AirTrain JFK connects the airport's terminals and parking areas with the Howard Beach and Jamaica stations. It runs entirely within the New York City borough of Queens. The system consists of three routes: two connecting the terminals with either the Howard Beach or Jamaica stations, and one route looping continuously around the central terminal area. It is operated by Alstom under contract to the Port Authority. Trains to and from Jamaica and Howard Beach were originally planned to run every two minutes during peak hours, with alternate trains traveling to each branch. The final environmental impact statement projected that trains in the central terminal area would run every ninety seconds. By 2014 actual frequencies were much lower: each branch was served by one train every seven to 12 minutes during peak hours. Trains arrived every 10 to 15 minutes on each branch during weekdays, every 15 to 20 minutes during late nights, and every 16 minutes during weekends.

The Howard Beach Train route (colored green on the official map) begins and ends at the Howard Beach–JFK Airport station, where there is a direct transfer to the New York City Subway's . It makes an additional stop at Lefferts Boulevard, where passengers can transfer to parking lot shuttle buses, the Q3 bus to Jamaica, the B15 bus to Brooklyn, and the Q10 rush and Q80 local buses. The segment from Howard Beach to Federal Circle, which is about 1.8 mi long, passes over the long-term and employee parking lots.

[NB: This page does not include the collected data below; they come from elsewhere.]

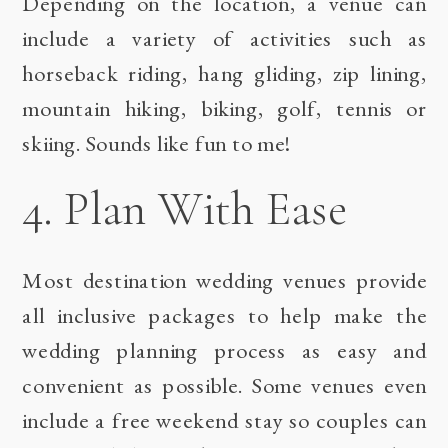
Depending on the location, a venue can
include a variety of activities such as
horseback riding, hang gliding, zip lining,
mountain hiking, biking, golf, tennis or
skiing. Sounds like fun to me!
4. Plan With Ease
Most destination wedding venues provide
all inclusive packages to help make the
wedding planning process as easy and
convenient as possible. Some venues even
include a free weekend stay so couples can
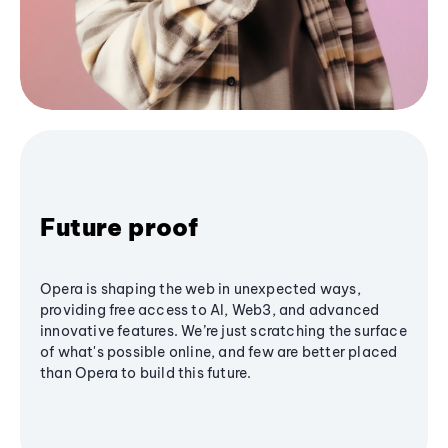
Future proof
Opera is shaping the web in unexpected ways,
providing free access to AI, Web3, and advanced
innovative features. We’re just scratching the surface
of what's possible online, and few are better placed
than Opera to build this future.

The Jamaica Train route (colored red on the official map) begins and ends at the Jamaica station, adjacent to the Long Island Rail Road platforms there. The Jamaica station contains a connection to the Sutphin Boulevard–Archer Avenue–JFK Airport station on the New York City Subway's . The AirTrain and LIRR stations contain transfers to the subway, as well as to ground-level bus routes. West of Jamaica, the line travels above the north side of 94th Avenue before curving southward onto the Van Wyck Expressway. The segment from Jamaica to Federal Circle is about 3.1 mi long.

The Howard Beach Train and Jamaica Train routes merge at Federal Circle for car rental companies and shuttle buses to hotels and the airport's cargo areas. South of Federal Circle, the routes share track for 1.5 mi and enter a tunnel before the tracks separate in two directions for the 2 mi terminal loop. Both routes continue counterclockwise around the loop, stopping at Terminals 1, 4, 5, 7, and 8 in that order. A connection to the Q3 local bus is available at Terminal 8. The travel time from either Jamaica or Howard Beach to the JFK terminals is about eight minutes.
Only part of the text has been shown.